The Tolkien Society chose “Love and Friendship” as the theme for TRD this year. Now, that is a theme that truly speaks to my heart. It is the love and friendship in the pages of Tolkien’s writing that really stick with me. These deeply human emotions are the framework on which Tolkien builds so much of the magic and meaning of Arda, expanding into the great themes of mortality, immortality, and sacrifice.
The Lord of the Rings, my personal favorite of Tolkien’s works, unfolds around the bonds of friendships both old and new. There are too many important friendships to count in LOTR: Bilbo and Gandalf, Frodo and Sam, Merry and Pippin, Legolas and Gimli, Merry and Theoden, and more (I did say there were too many to count).
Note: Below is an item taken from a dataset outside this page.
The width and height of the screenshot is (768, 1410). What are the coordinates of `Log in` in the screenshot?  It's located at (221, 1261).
Those relationships give us windows into the hearts, minds, and cultures of the folk of Middle-earth, while reflecting enough of our own world to entice us to invest in those characters and their world. We connect to the characters as our friends and come to care for them as if they are real people. Alongside them, we enter that world and share what they feel. We’re terrified in that dark dell on Weathertop, pummeled by horror and grief at the Bridge of Khazad-dum, suspended in time in Lothlorien. Our hearts soar at the wild horns of Rohan and break at the passing of Theoden. We crawl up the slopes of Mount Doom with Frodo and Sam. It’s friendship that gives us the lifeline to hang on to, the will to endure.
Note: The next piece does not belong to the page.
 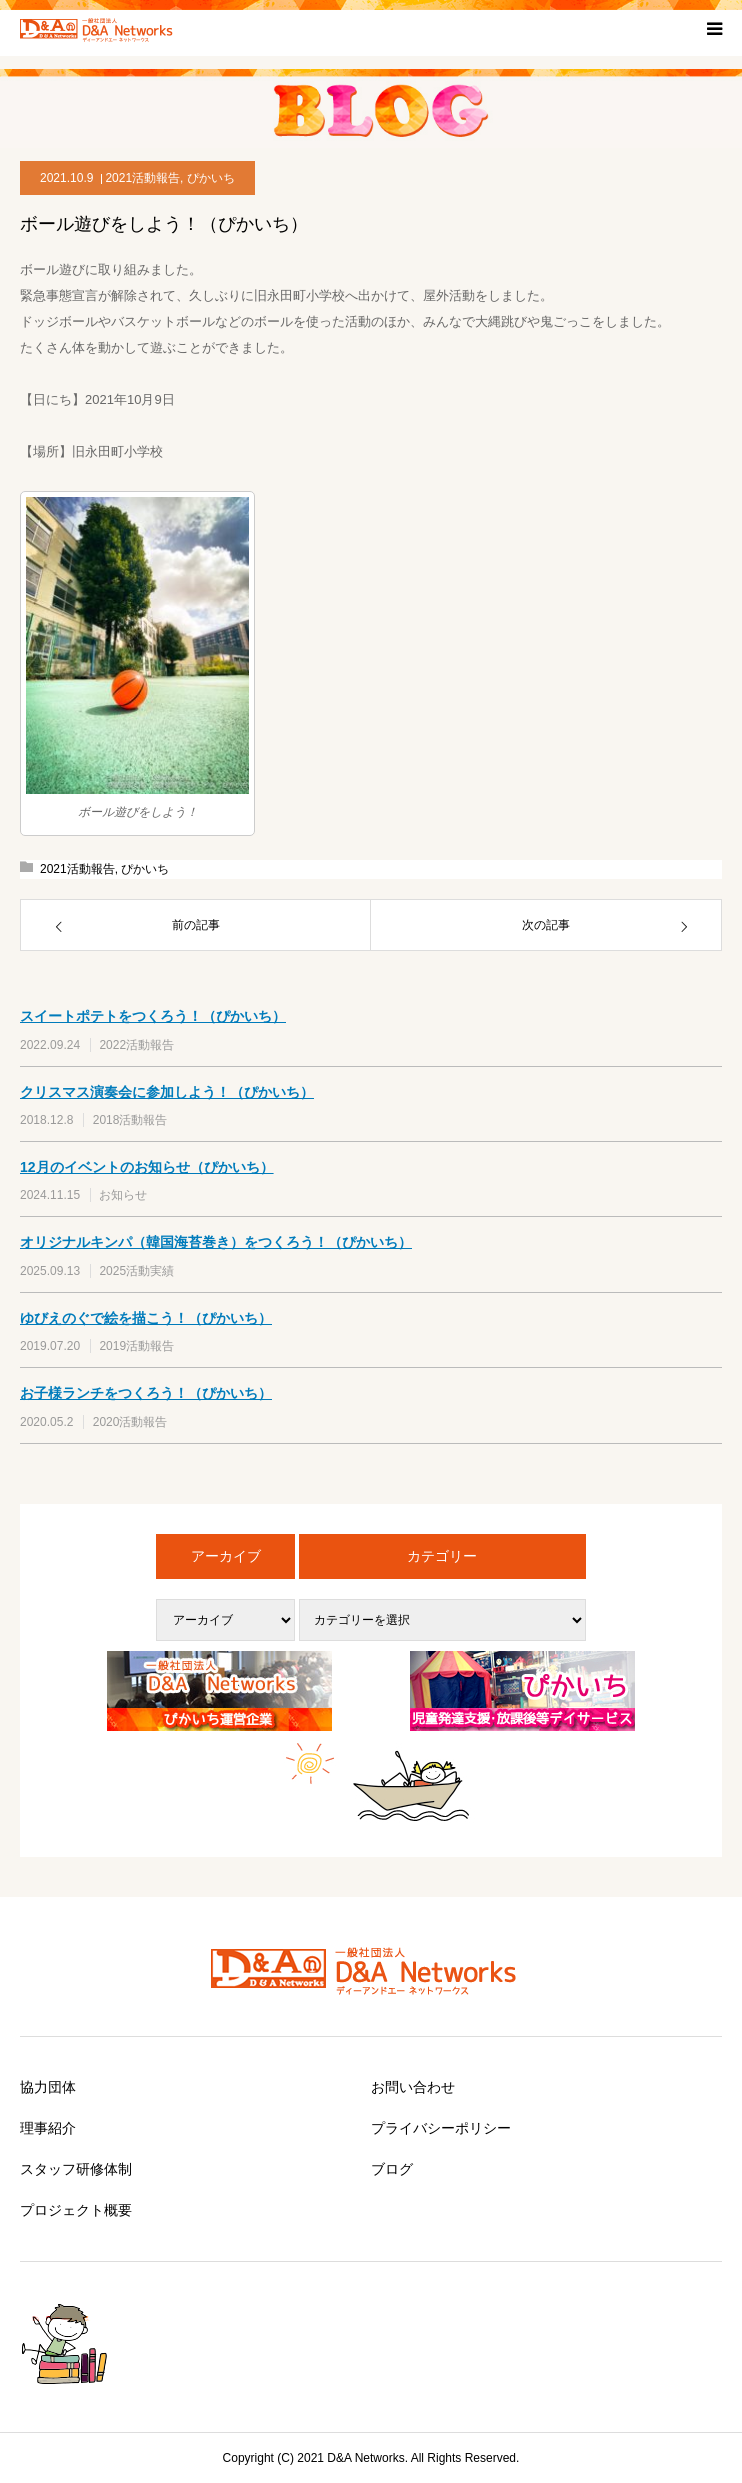 What do you see at coordinates (76, 2169) in the screenshot?
I see `スタッフ研修体制` at bounding box center [76, 2169].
Love is a deep and powerful undercurrent in LOTR (and for my money, all of Tolkien’s work). Love is woven in the deep magic of Arda, infused by the song of the Valar that gave physical form to Eru Iluvatar’s thought. Love builds like sediment, layer upon layer, age upon age, in the fabric of Arda. It manifests in so many ways. Love truly is the core of Tolkien’s world, percolating outward in many guises into every layer of the story. We see love in those friendships that anchor us in that world and in Frodo’s choice to carry the Ring. Love for their homes and their creations permeates the stories of the Elves and the Dwarves, is part of the fabric of what it is to be a hobbit and fuels the seemingly hopeless war against the forces of Sauron. Romantic love appears in three different but equally moving and powerful love stories in LOTR: Aragorn and Arwen, Eowyn and Faramir, and Sam and Rosie. Each of these couples teaches us something different.
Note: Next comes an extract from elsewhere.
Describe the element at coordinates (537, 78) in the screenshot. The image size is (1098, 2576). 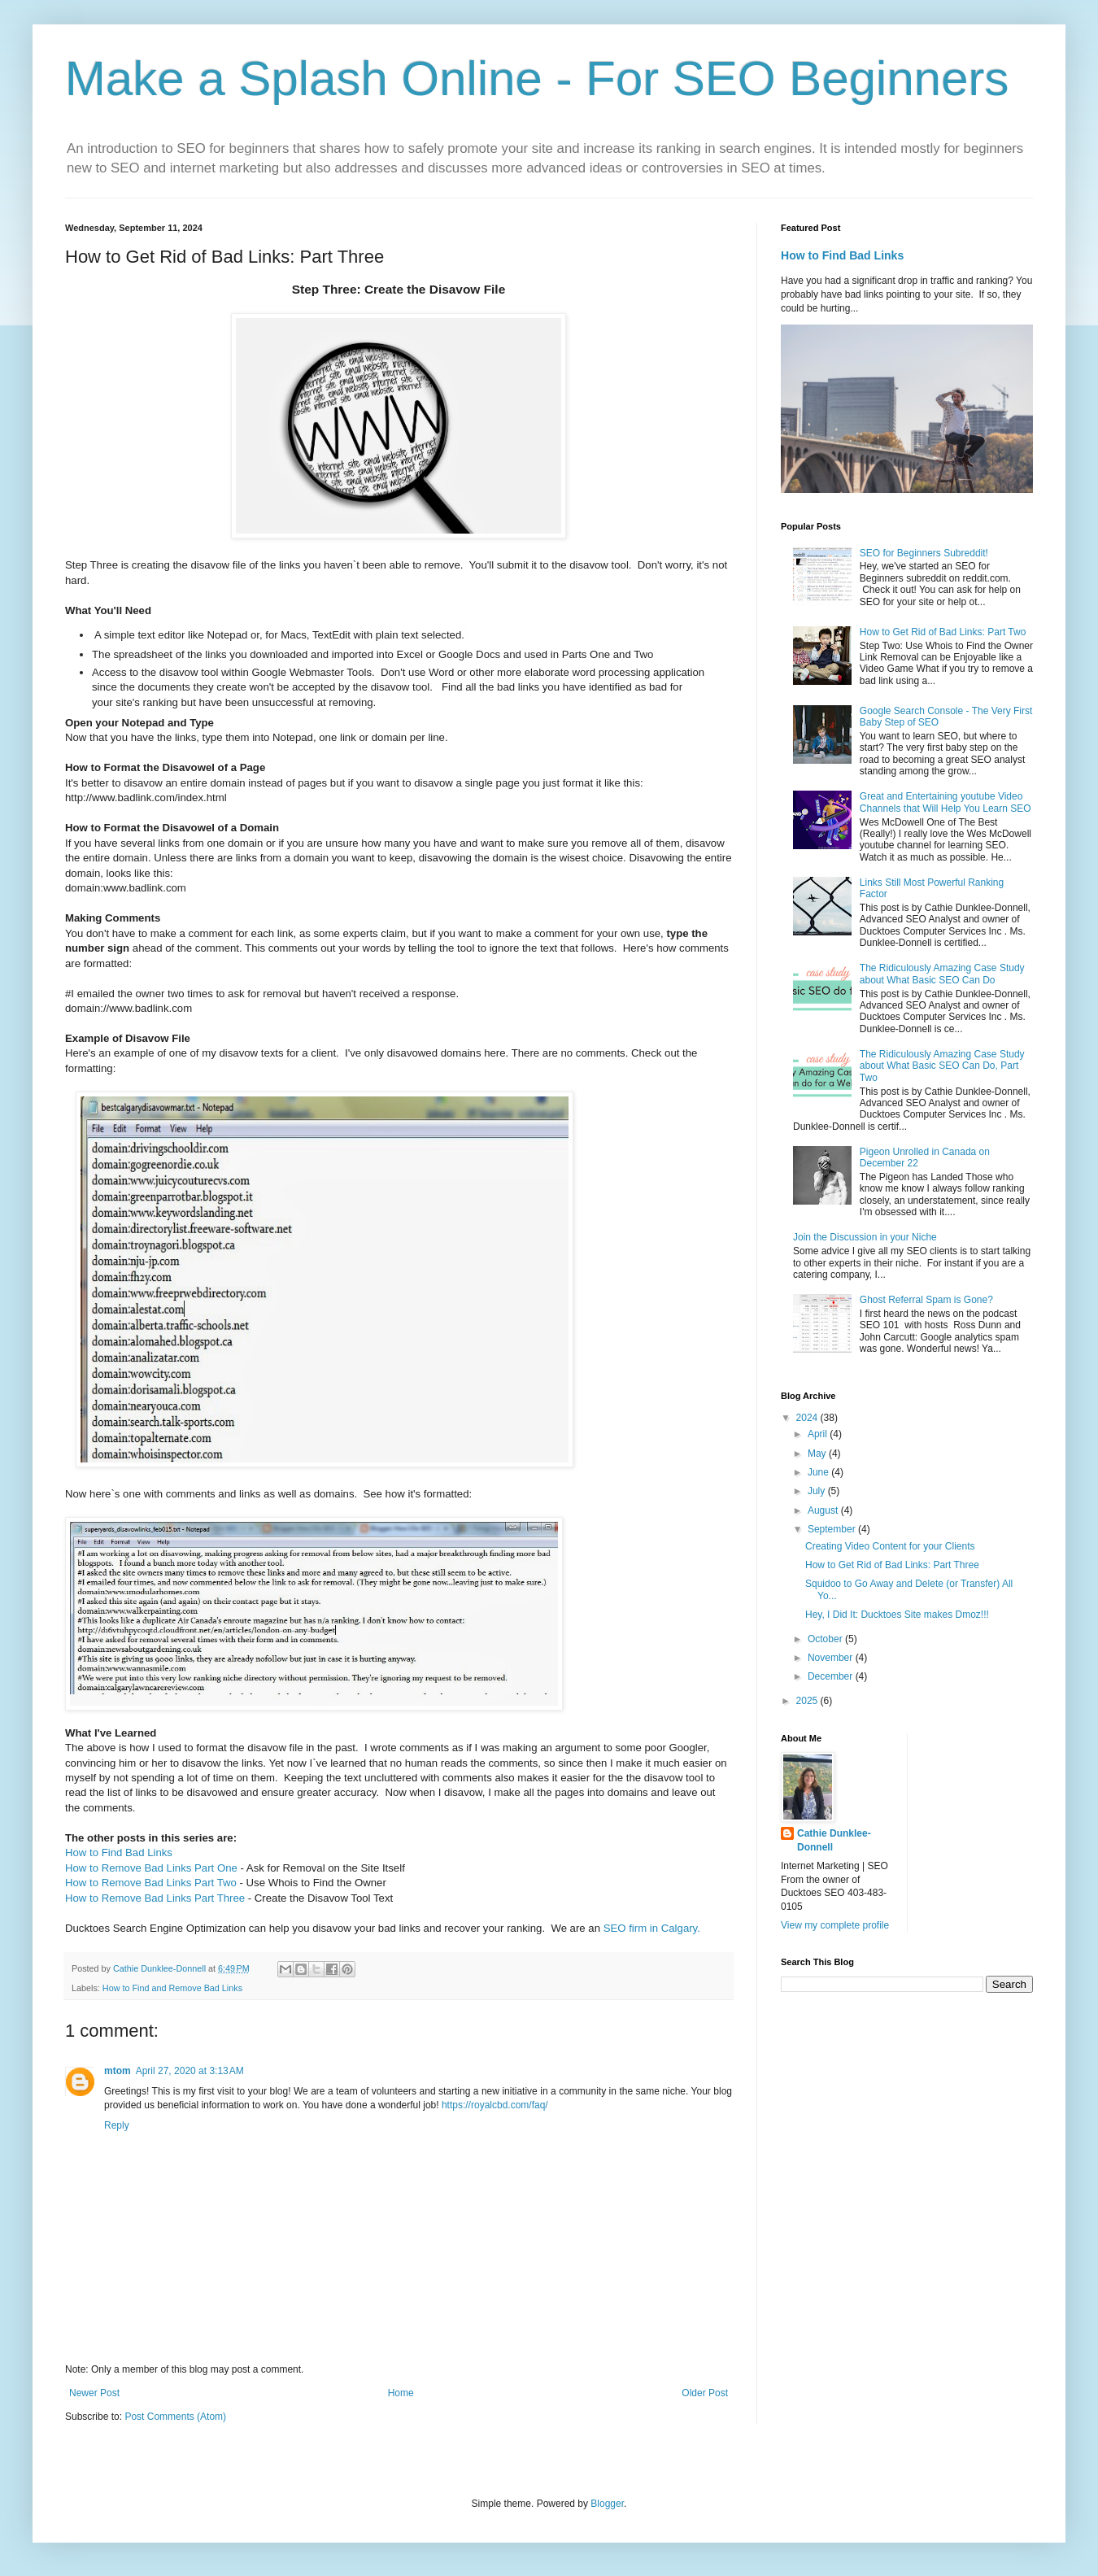 I see `Make a Splash Online - For SEO Beginners` at that location.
Love and friendship are so embedded in Tolkien’s work that, try as I might, I couldn’t pick a quote or two to focus on in this rambling of mine. My thoughts turned always toward the love and friendship that Tolkien has made possible in my life. Where would I be without my own Fellowships: the Middle-earth News crew (present and past) and my Dragon Con Tolkien family? You have enriched my life beyond measure, and we are eternally bound by friendship and love.
I’ve rattled on long enough. Thank you if you stuck this out to the end of my overly philosophical Tolkien Reading Day meditation. Now, go read some Tolkien!